New Straits Times
CRAFTY WAY AROUND CENSORSHIP
Press freedom group stores censored articles in virtual library in popular video game
AVIRTUAL library housing censored articles from around the world has been created within the hugely popular video game Minecraft by press freedom group Reporters Without Borders (RSF).
Minecraft, with its signature pixelated graphics, enables players to build entire universes from Lego-like digital blocks, either alone or with others online.
RSF said it had put work by banned, exiled or killed journalists in five countries — Egypt, Mexico, Saudi Arabia, Russia and Vietnam — on an open server, making it available for players to view despite local censorship laws.
“In these countries, where websites, blogs and free press in general are strictly limited, Minecraft is accessible by everyone,” the group said in a press release.
“These articles are available again within Minecraft, hidden from government surveillance technology inside a computer game.
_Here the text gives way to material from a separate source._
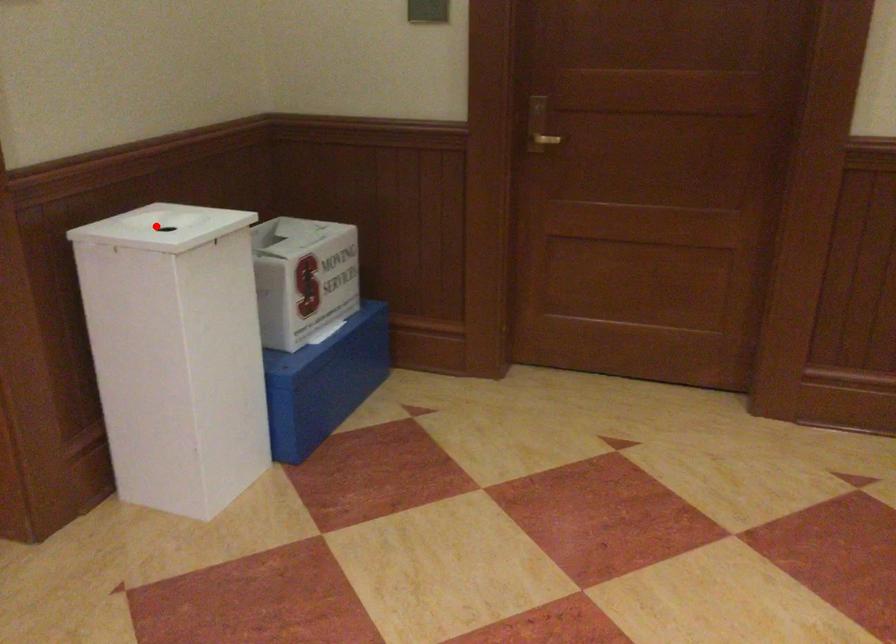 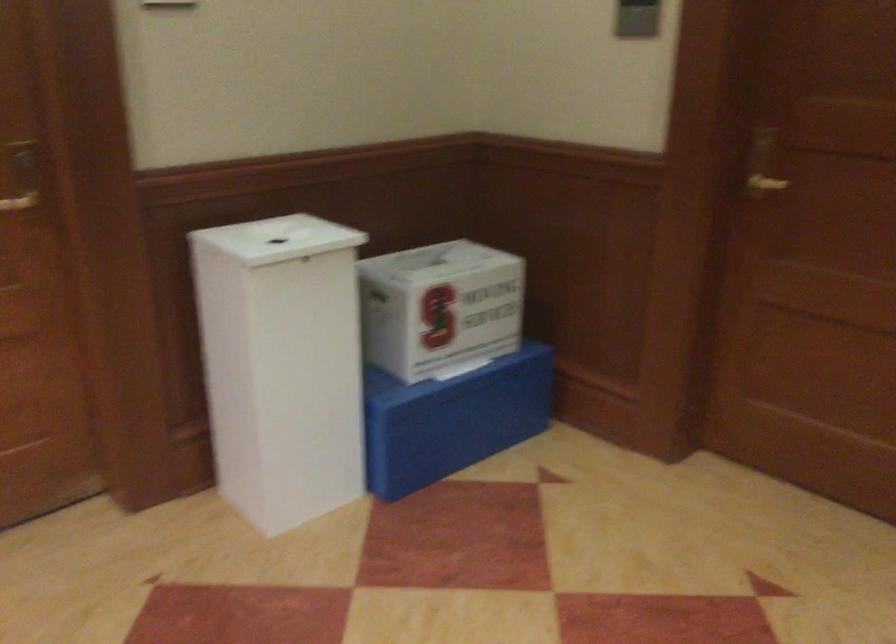 The point at the highlighted location is marked in the first image. Where is the corresponding point in the second image?

(277, 238)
The books can be read by everyone on the server, but their content cannot be changed,” it said.
In May last year, Minecraft said 176 million copies of the game have been sold since its launch a decade ago.
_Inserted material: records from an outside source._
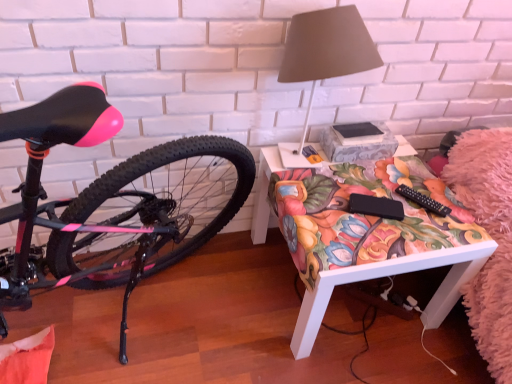 Locate an element on the screen. Image resolution: width=512 pixels, height=384 pixels. empty space that is in between black plastic remote control at lower right and matte gray lampshade at upper right is located at coordinates (371, 190). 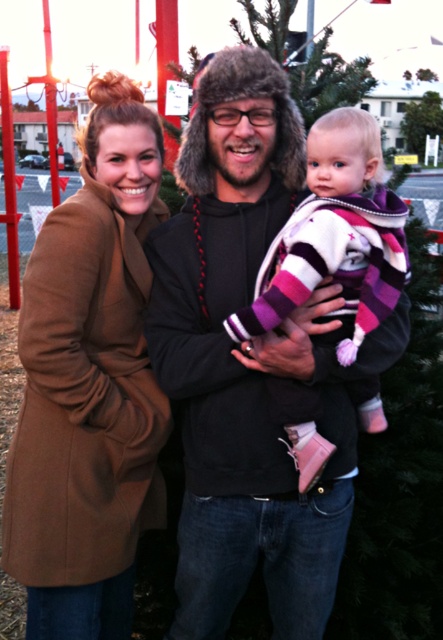 Question: Is brown wool coat at center positioned behind green textured christmas tree at center?

Choices:
 (A) no
 (B) yes

Answer: (B)

Question: Among these objects, which one is nearest to the camera?

Choices:
 (A) brown wool coat at center
 (B) pink striped sweater at center
 (C) green textured christmas tree at center

Answer: (B)

Question: Is green textured christmas tree at center above pink striped sweater at center?

Choices:
 (A) yes
 (B) no

Answer: (B)

Question: Which object is farther from the camera taking this photo?

Choices:
 (A) green textured christmas tree at center
 (B) brown wool coat at center
 (C) pink striped sweater at center

Answer: (B)

Question: Which object appears farthest from the camera in this image?

Choices:
 (A) pink striped sweater at center
 (B) green textured christmas tree at center
 (C) brown wool coat at center

Answer: (C)

Question: From the image, what is the correct spatial relationship of brown wool coat at center in relation to green textured christmas tree at center?

Choices:
 (A) above
 (B) below

Answer: (B)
The project, announced on Thursday to mark the World Day Against Cyber Censorship, is called the “Uncensored Library” and takes the form of a large neoclassical-style building in the game.
RSF said the library was growing, with more texts being added both in English and their original language.
Available in the game are articles by slain Saudi journalist Jamal Khashoggi and from Egyptian online newspaper Mada
Masr, which has been blocked in the North African country since 2017.